The current pick of the litter is Fraser fir, and some sellers of live trees, such as big-box stores, offer only this species. Ironically, while grown and sold widely as a Christmas tree, Fraser fir is endangered in its native high-elevation habitats in the southern Appalachian Mountains, existing in only 38 small populations across a few states. It shares this feature with the ginkgo tree, which is endangered — if not extinct — in its native habitats in China but planted widely as a hardy ornamental tree.
The cultivation of Christmas trees is an important component of the green industry, with many environmental benefits over traditional row-crop agriculture.

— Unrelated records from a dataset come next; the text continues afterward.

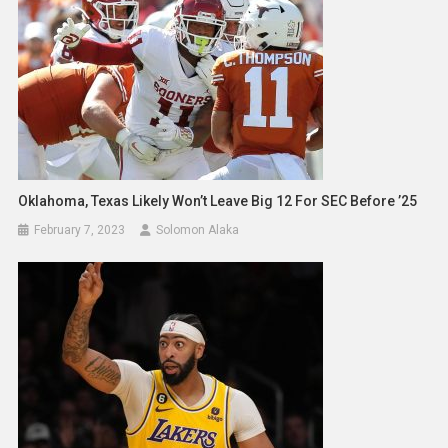
Oklahoma, Texas Likely Won’t Leave Big 12 For SEC Before ’25
February 7, 2023
Solomon Alaka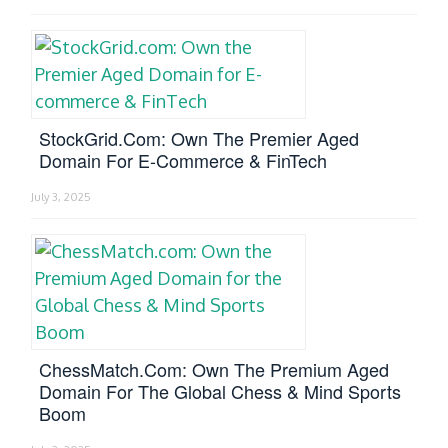
StockGrid.com: Own The Premier Aged
Domain For E-Commerce & FinTech
July 3, 2025
ChessMatch.com: Own The Premium Aged
Domain For The Global Chess & Mind Sports
Boom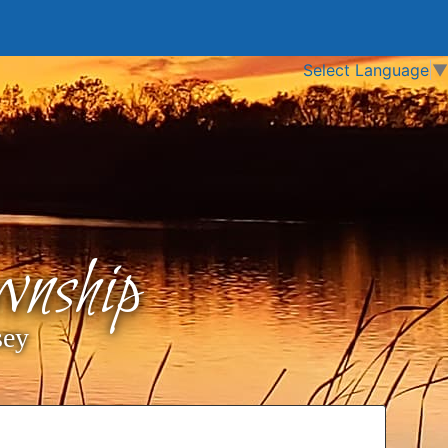
Select Language
▼
nship
sey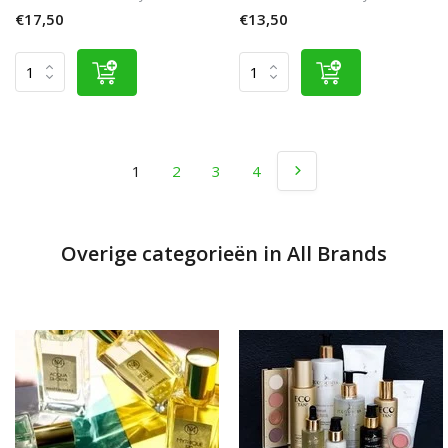
€17,50
€13,50
1
2
3
4
Overige categorieën in All Brands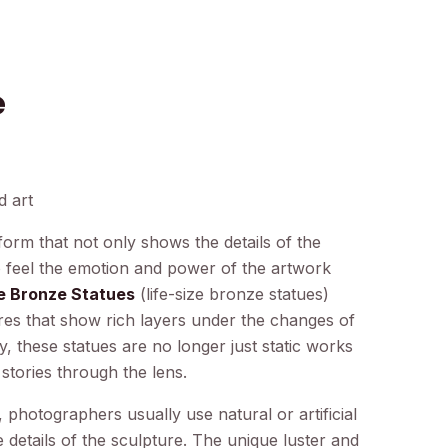
e
d art
orm that not only shows the details of the
to feel the emotion and power of the artwork
ze Bronze Statues
(life-size bronze statues)
ures that show rich layers under the changes of
 these statues are no longer just static works
 stories through the lens.
 photographers usually use natural or artificial
ce details of the sculpture. The unique luster and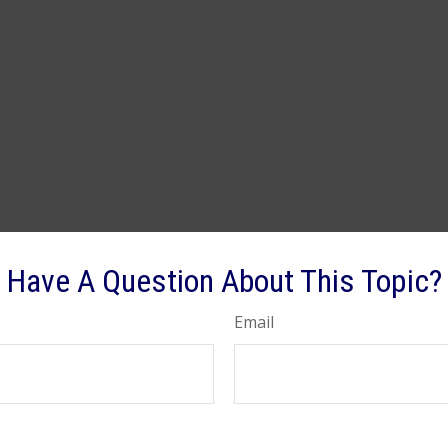
Have A Question About This Topic?
Email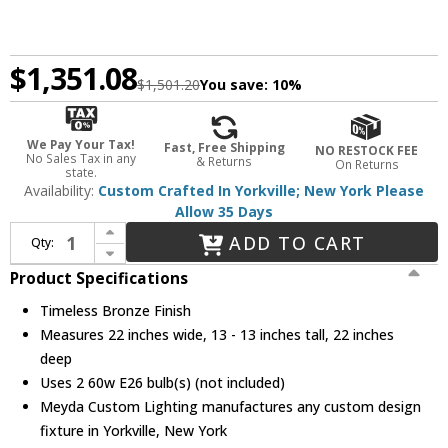
$1,351.08
$1,501.20
You save:
10%
We Pay Your Tax!
Fast, Free Shipping
NO RESTOCK FEE
No Sales Tax in any
& Returns
On Returns
state.
Availability:
Custom Crafted In Yorkville; New York Please
Allow 35 Days
Increase Quantity of Meyda Custom 144378 Greenbriar Oak Timeless Bronze Ceiling Lighting
ADD TO CART
Qty:
Decrease Quantity of Meyda Custom 144378 Greenbriar Oak Timeless Bronze Ceiling Lighting
Product Specifications
Timeless Bronze Finish
Measures 22 inches wide, 13 - 13 inches tall, 22 inches
deep
Uses 2 60w E26 bulb(s) (not included)
Meyda Custom Lighting manufactures any custom design
fixture in Yorkville, New York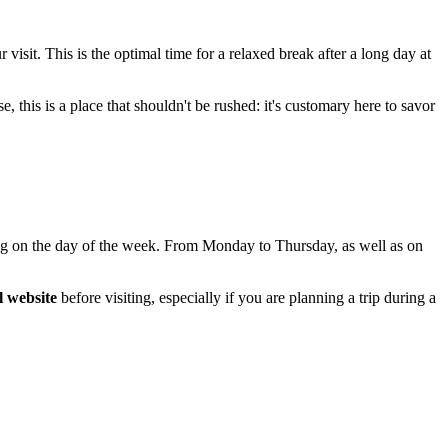
 visit. This is the optimal time for a relaxed break after a long day at
e, this is a place that shouldn't be rushed: it's customary here to savor
ding on the day of the week. From Monday to Thursday, as well as on
al website
before visiting, especially if you are planning a trip during a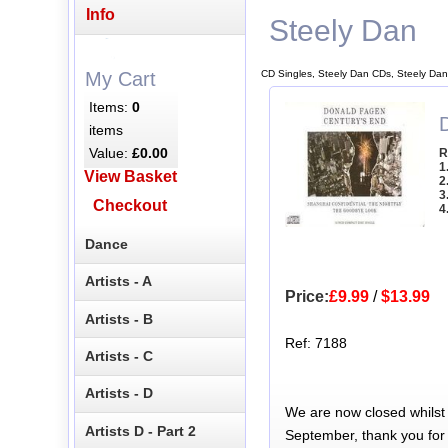
Info
Steely Dan
CD Singles, Steely Dan CDs, Steely Dan
My Cart
Items:
0
items
Value:
£0.00
R
1
View Basket
2
3
Checkout
4
Dance
Artists - A
Price:
£9.99
/
$13.99
Artists - B
Ref: 7188
Artists - C
Artists - D
We are now closed whilst
Artists D - Part 2
September, thank you for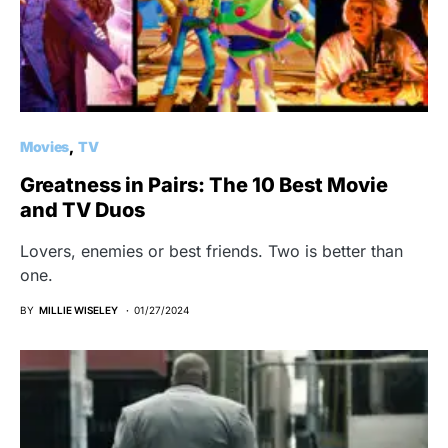
Movies
TV
Greatness in Pairs: The 10 Best Movie
and TV Duos
Lovers, enemies or best friends. Two is better than
one.
BY
MILLIE WISELEY
01/27/2024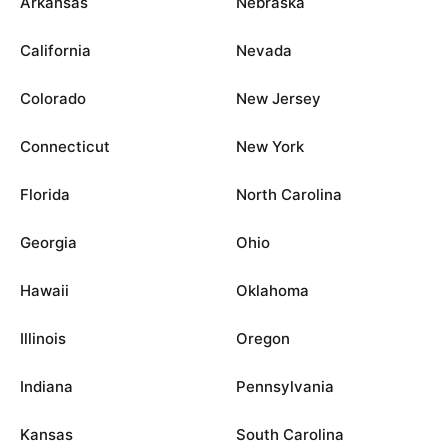
Arkansas
Nebraska
California
Nevada
Colorado
New Jersey
Connecticut
New York
Florida
North Carolina
Georgia
Ohio
Hawaii
Oklahoma
Illinois
Oregon
Indiana
Pennsylvania
Kansas
South Carolina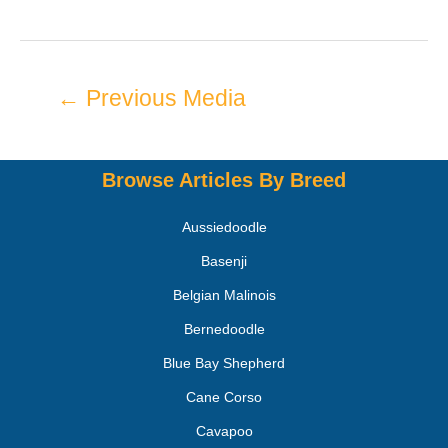
←
Previous Media
Browse Articles By Breed
Aussiedoodle
Basenji
Belgian Malinois
Bernedoodle
Blue Bay Shepherd
Cane Corso
Cavapoo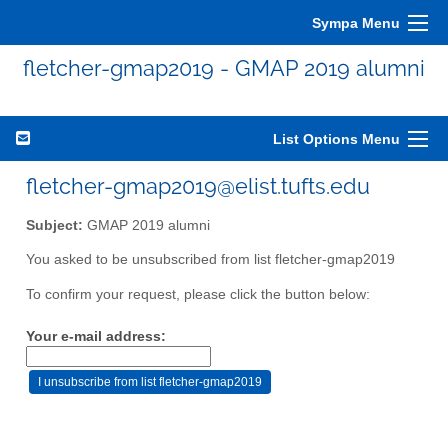
Sympa Menu
fletcher-gmap2019 - GMAP 2019 alumni
List Options Menu
fletcher-gmap2019@elist.tufts.edu
Subject:
GMAP 2019 alumni
You asked to be unsubscribed from list fletcher-gmap2019
To confirm your request, please click the button below:
Your e-mail address: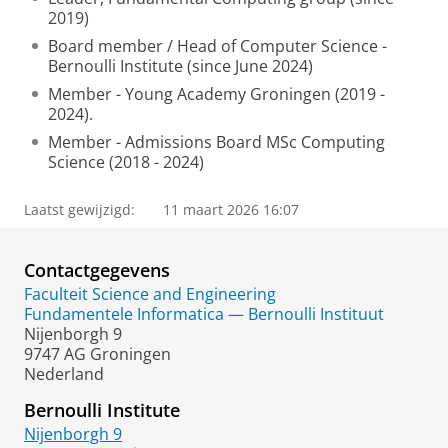
2019)
Board member / Head of Computer Science -
Bernoulli Institute (since June 2024)
Member - Young Academy Groningen (2019 -
2024).
Member - Admissions Board MSc Computing
Science (2018 - 2024)
Laatst gewijzigd:
11 maart 2026 16:07
Contactgegevens
Faculteit Science and Engineering
Fundamentele Informatica — Bernoulli Instituut
Nijenborgh 9
9747 AG Groningen
Nederland
Bernoulli Institute
Nijenborgh 9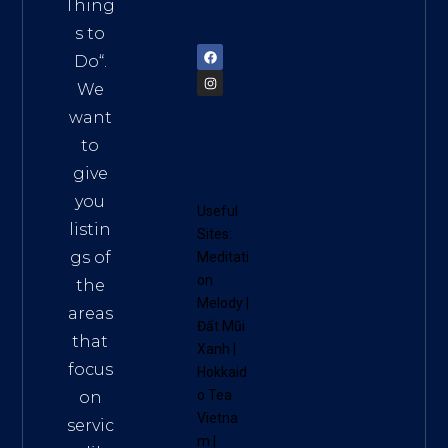
am
Thing
72900
s to
Do
“.
We
want
to
give
you
Useful
listin
Sites:
gs of
Meditati
on
the
Melody
|
areas
Đất Mũi
that
Xanh
|
focus
Hokkaid
o Tea
on
Vietna
servic
m
|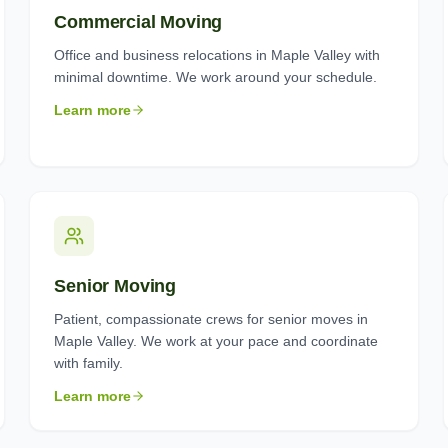
Commercial Moving
Office and business relocations in Maple Valley with
minimal downtime. We work around your schedule.
Learn more
Senior Moving
Patient, compassionate crews for senior moves in
Maple Valley. We work at your pace and coordinate
with family.
Learn more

Its semi-naturalistic plantings harbor higher biodiversity than other kinds of cropland, and trees stabilize soil and sequester carbon better and longer than other crops.
But it comes with many of the same concerns as any cultivated crop. Like most crops, large-scale production depends on inputs — many petroleum-based — such as herbicides, insecticides, fertilizers and water, some of which may remain as residues on the tree.
Christmas trees are unlike most other tree crops in that they are brought indoors and handled extensively, where the risk of encountering those residues is higher. That risk can be reduced by thoroughly rinsing the needles and bark of the tree and letting it dry outside before bringing it indoors and decorating it.
There is also a carbon cost associated with growing and transporting trees. One way to make the living Christmas tree tradition greener is to buy organically grown trees. Organic production is possible, but as of now there are only about 50 organic Christmas tree farms in the United States.
Other options include buying local to reduce transportation costs and recycling trees as food and habitat for wildlife. Trees can also be mulched and used as compost, returning nutrients to the earth.
Even better is to buy a living Christmas tree that you plant outdoors each year after the holidays. Before you know it, you may have a Christmas tree crop of your own!
*Yellow Springs resident Don Cipollini, Ph.D., is a professor of biological sciences at Wright State University.